YOUR TASK >>
From the first line to the last, retype the records exactly without their images.

SUPPLIED RECORDS >>
----------------------------------------

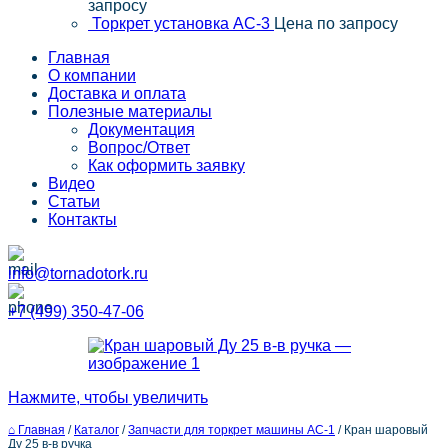
запросу
Торкрет установка АС-3
Цена по запросу
Главная
О компании
Доставка и оплата
Полезные материалы
Документация
Вопрос/Ответ
Как оформить заявку
Видео
Статьи
Контакты
info@tornadotork.ru
+7 (499) 350-47-06
Нажмите, чтобы увеличить
⌂ Главная
/
Каталог
/
Запчасти для торкрет машины АС-1
/
Кран шаровый
Ду 25 в-в ручка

----------------------------------------

YOUR RESPONSE >>
запросу
Торкрет установка АС-3
Цена по запросу
Главная
О компании
Доставка и оплата
Полезные материалы
Документация
Вопрос/Ответ
Как оформить заявку
Видео
Статьи
Контакты
info@tornadotork.ru
+7 (499) 350-47-06
Нажмите, чтобы увеличить
⌂ Главная
/
Каталог
/
Запчасти для торкрет машины АС-1
/
Кран шаровый
Ду 25 в-в ручка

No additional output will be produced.